With all normal transport and distribution systems stopped with the Allied takeover of Rome, the black market was the only source of food for some people. It was simply not possible to bring in enough food with the transport avialable to feed the city of Rome much less build up the necessary reserve stocks so as to keep an even flow of food through normal channels.
Colonel Poletti, the Military Governor I first encountered fourteen months before in Sicily ran the show, even though there was an Italian Mayor of sorts. Poletti, in a move to stamp out the black market, had posted US Military police and Italian carabineri on every roadway around Rome with orders to stop and search every vehicle, bicycle, and footman entering the city and to confiscate all food weighing more than two kilos (about four and one half pounds). If police discovered evidence of black market, they were to seize the cargo, confiscate the vehicle, and arrest the driver.

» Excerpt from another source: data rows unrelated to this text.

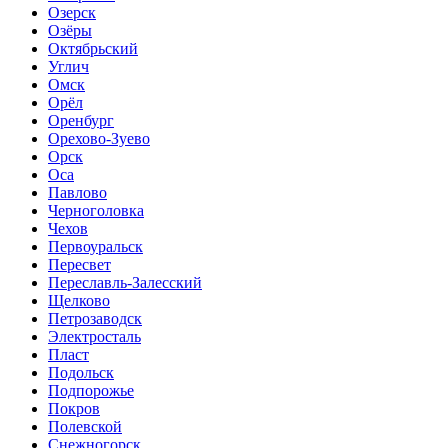
Озерск
Озёры
Октябрьский
Углич
Омск
Орёл
Оренбург
Орехово-Зуево
Орск
Оса
Павлово
Черноголовка
Чехов
Первоуральск
Пересвет
Переславль-Залесский
Щелково
Петрозаводск
Электросталь
Пласт
Подольск
Подпорожье
Покров
Полевской
Снежногорск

Until that time some 30,000 persons on bicycles, in ox-carts, or on foot daily left the city to scrounge food, potatoes, newly harvested wheat, previously stored olive oil, chestnuts; anything edible. They usually held out enough for their own family and brought in all they could carry for the black market. This system actually fed the people of Rome. The elaborate sidewalk markets, open stalls and municipal markets, once the centers of Rome's food supply were bare. This illegal system of distribution was stopped cold by Poletti's order. It almost starved Rome. O'Dwyer and Poletti were vying, I suspect, for future political favor. The war between O'Dwyer and Poletti was almost as bad as the pulling and tugging between the Italians and the US Army.
South of Rome, and in the far South which had been taken over in mid 1943 giving time for preparations for planting in the spring of 1944, there were bumper crops of almost everything. With a good potato harvest, fine grape crops, vegetables and more than an average wheat crop there was food to spare. But the question was -- how to get it to the municipal market and the dinner tables of Rome? On Colonel Hartman's return, he asked me to continue to handle O'Dwyer. I finally convinced the yelling Irishman that the only way food was going to get into Rome in any volume was to rescind Poletti's orders. He accepted my argument that some way we had to wrangle train and truck transport (and some communications) from the army so that a normal commercial operation could function. Already I had my share of battles with the military, and I was reluctant to take on another one. So it was that O'Dwyer went after the military -- hammer and tong.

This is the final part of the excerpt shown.